Minmum number for c = 1.
then a = 85
To find the minimum number of beads you have, we can use a method called working backwards.
Let's start with the last step. When you split one of the groups into 4 equal groups again, there is still a remainder of 1. This means that the number of beads in that group is (4 x N) + 1, where N is a whole number.
If we move one step back before this, we can see that when you divide one group into 4 equal groups, there is still a remainder of 1. This means the number of beads that were in that group before dividing it into smaller groups is (4 x N) + 1.
Now, let's move back one more step. When you initially divided all the beads into 4 equal groups, 1 bead was left. This means the total number of beads before dividing them into smaller groups was (4 x N) + 1.
To find the minimum number of beads, we need to find the smallest value of N for which (4 x N) + 1 satisfies all the conditions.
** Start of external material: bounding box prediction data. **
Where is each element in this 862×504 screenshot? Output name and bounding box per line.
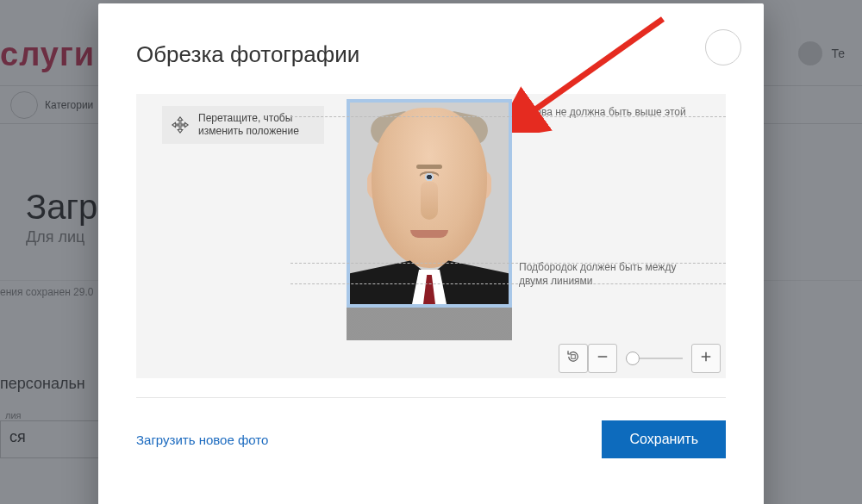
drag-hint-text: Перетащите, чтобы изменить положение	[198, 112, 315, 138]
svg-rect-0	[572, 355, 576, 359]
upload-new-photo-link[interactable]: Загрузить новое фото	[136, 432, 268, 447]
guideline-chin-caption: Подбородок должен быть между двумя линия…	[519, 261, 700, 288]
save-button[interactable]: Сохранить	[602, 420, 726, 458]
portrait-face	[372, 108, 487, 268]
plus-icon	[698, 349, 714, 368]
zoom-slider-handle[interactable]	[626, 352, 640, 365]
modal-separator	[136, 397, 726, 398]
crop-toolbar	[557, 342, 722, 375]
zoom-slider[interactable]	[626, 356, 683, 361]
crop-photo-modal: Обрезка фотографии Перетащите, чтобы изм…	[98, 3, 764, 504]
rotate-icon	[565, 349, 581, 368]
crop-panel: Перетащите, чтобы изменить положение	[136, 94, 726, 378]
zoom-in-button[interactable]	[691, 344, 721, 373]
minus-icon	[595, 349, 610, 368]
drag-hint: Перетащите, чтобы изменить положение	[162, 106, 324, 144]
move-icon	[171, 115, 190, 134]
photo-stage[interactable]	[347, 99, 512, 375]
guideline-head-caption: Голова не должна быть выше этой линии	[519, 106, 700, 133]
close-button[interactable]	[705, 29, 741, 65]
rotate-button[interactable]	[559, 344, 588, 373]
crop-box[interactable]	[347, 99, 512, 308]
zoom-out-button[interactable]	[588, 344, 617, 373]
modal-actions: Загрузить новое фото Сохранить	[136, 420, 726, 458]
modal-title: Обрезка фотографии	[136, 41, 726, 68]
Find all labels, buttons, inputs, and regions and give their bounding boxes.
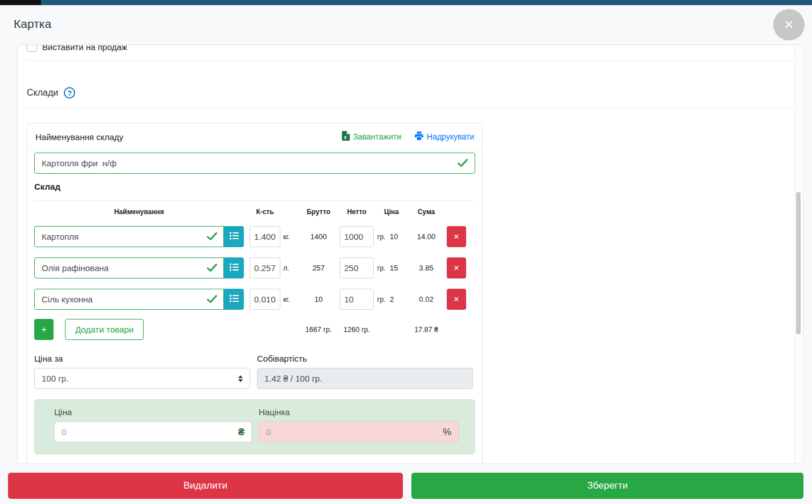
modal-title: Картка — [14, 17, 51, 31]
ingredient-name-group — [34, 226, 244, 247]
list-icon — [230, 232, 239, 241]
price-field: Ціна 0 ₴ — [54, 407, 252, 442]
col-header-price: Ціна — [377, 208, 406, 216]
price-per-label: Ціна за — [34, 354, 250, 363]
excel-file-icon: x — [342, 131, 350, 142]
warehouses-section-header: Склади ? — [27, 87, 794, 99]
print-link-label: Надрукувати — [427, 132, 474, 141]
sale-checkbox[interactable] — [27, 44, 37, 52]
cost-field: Собівартість 1.42 ₴ / 100 гр. — [257, 354, 473, 389]
download-link[interactable]: x Завантажити — [342, 131, 402, 142]
price-per-selected-value: 100 гр. — [42, 374, 68, 383]
printer-icon — [415, 132, 423, 142]
price-value: 10 — [390, 232, 406, 241]
valid-check-icon — [207, 232, 217, 243]
netto-input[interactable] — [340, 289, 374, 310]
divider — [27, 60, 794, 61]
download-link-label: Завантажити — [353, 132, 402, 141]
ingredient-name-input[interactable] — [34, 289, 224, 310]
delete-row-icon: ✕ — [454, 264, 460, 272]
plus-icon: + — [41, 325, 46, 334]
brutto-value: 257 — [300, 264, 337, 272]
ingredient-row: кг. 1400 гр. 10 14.00 ✕ — [34, 226, 475, 247]
quantity-input[interactable] — [250, 226, 280, 247]
delete-button[interactable]: Видалити — [8, 473, 403, 499]
select-product-button[interactable] — [224, 289, 244, 310]
table-footer-row: + Додати товари 1667 гр. 1260 гр. 17.87 … — [34, 319, 475, 340]
ingredient-row: кг. 10 гр. 2 0.02 ✕ — [34, 289, 475, 310]
card-header-links: x Завантажити Надрукувати — [342, 131, 474, 142]
price-input-group: 0 ₴ — [54, 421, 252, 442]
markup-input[interactable]: 0 — [266, 427, 271, 437]
netto-input[interactable] — [340, 226, 374, 247]
total-netto: 1260 гр. — [340, 326, 374, 334]
col-header-name: Найменування — [34, 208, 244, 216]
save-button[interactable]: Зберегти — [411, 473, 803, 499]
add-buttons-group: + Додати товари — [34, 319, 244, 340]
sum-value: 14.00 — [409, 232, 443, 241]
warehouses-section-title: Склади — [27, 88, 58, 98]
help-icon[interactable]: ? — [64, 87, 75, 99]
markup-label: Націнка — [259, 407, 459, 417]
scrollbar-thumb[interactable] — [796, 192, 801, 334]
warehouse-name-input[interactable] — [34, 153, 475, 174]
divider — [34, 200, 475, 201]
brutto-value: 10 — [300, 295, 337, 304]
delete-row-button[interactable]: ✕ — [447, 226, 466, 247]
sum-value: 0.02 — [409, 295, 443, 304]
close-button[interactable]: ✕ — [773, 9, 805, 40]
select-product-button[interactable] — [224, 226, 244, 247]
delete-row-button[interactable]: ✕ — [447, 257, 466, 278]
composition-title: Склад — [34, 182, 475, 191]
price-input[interactable]: 0 — [62, 427, 66, 437]
price-label: Ціна — [54, 407, 252, 417]
price-per-select[interactable]: 100 гр. — [34, 368, 250, 389]
price-per-field: Ціна за 100 гр. — [34, 354, 250, 389]
quantity-unit: кг. — [283, 233, 298, 241]
valid-check-icon — [207, 264, 217, 274]
delete-row-button[interactable]: ✕ — [447, 289, 466, 310]
divider — [27, 108, 794, 108]
price-per-section: Ціна за 100 гр. Собівартість 1.42 ₴ / 10… — [34, 354, 475, 389]
add-products-button[interactable]: Додати товари — [65, 319, 144, 340]
col-header-netto: Нетто — [340, 208, 374, 216]
cost-readonly-value: 1.42 ₴ / 100 гр. — [257, 368, 473, 389]
price-value: 2 — [390, 295, 406, 304]
netto-input[interactable] — [340, 257, 374, 278]
col-header-sum: Сума — [409, 208, 443, 216]
ingredient-name-group — [34, 289, 244, 310]
list-icon — [230, 294, 239, 304]
print-link[interactable]: Надрукувати — [415, 132, 474, 142]
markup-field: Націнка 0 % — [259, 407, 459, 442]
total-brutto: 1667 гр. — [300, 326, 337, 334]
card-modal: Картка ✕ Виставити на продаж Склади ? На… — [0, 0, 812, 504]
sale-checkbox-label: Виставити на продаж — [42, 44, 127, 52]
ingredients-table-header: Найменування К-сть Брутто Нетто Ціна Сум… — [34, 208, 475, 216]
sum-value: 3.85 — [409, 264, 443, 272]
ingredient-name-input[interactable] — [34, 226, 224, 247]
ingredient-row: л. 257 гр. 15 3.85 ✕ — [34, 257, 475, 278]
delete-row-icon: ✕ — [454, 232, 460, 241]
add-row-button[interactable]: + — [34, 319, 54, 340]
select-product-button[interactable] — [224, 257, 244, 278]
topbar-accent-strip — [41, 0, 812, 5]
ingredient-name-input[interactable] — [34, 257, 224, 278]
ingredient-name-group — [34, 257, 244, 278]
quantity-input[interactable] — [250, 289, 280, 310]
topbar-dark-segment — [0, 0, 41, 5]
delete-row-icon: ✕ — [454, 295, 460, 304]
quantity-input[interactable] — [250, 257, 280, 278]
svg-text:x: x — [344, 134, 346, 140]
warehouse-card: Найменування складу x Завантажити Надрук… — [27, 123, 483, 464]
markup-input-group: 0 % — [259, 421, 459, 442]
modal-body-scroll-area: Виставити на продаж Склади ? Найменуванн… — [17, 44, 803, 464]
col-header-qty: К-сть — [250, 208, 280, 216]
warehouse-card-header: Найменування складу x Завантажити Надрук… — [27, 124, 482, 150]
top-bar — [0, 0, 812, 5]
price-panel: Ціна 0 ₴ Націнка 0 % — [34, 399, 475, 454]
percent-suffix: % — [443, 427, 451, 438]
quantity-unit: кг. — [283, 296, 298, 304]
netto-unit: гр. — [377, 264, 390, 272]
hryvnia-suffix: ₴ — [238, 427, 244, 438]
valid-check-icon — [207, 295, 217, 305]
If we plug in the values of N starting from 0, we can find the smallest value that gives us the desired remainder:
When N = 0, (4 x N) + 1 = 1 (remainder is not 1)
When N = 1, (4 x N) + 1 = 5 (remainder is 1)
When N = 2, (4 x N) + 1 = 9 (remainder is not 1)
When N = 3, (4 x N) + 1 = 13 (remainder is not 1)
...
By trying different values of N, we can see that the smallest value that gives us a remainder of 1 is when N = 1.
Therefore, the minimum number of beads you have is (4 x 1) + 1 = 5.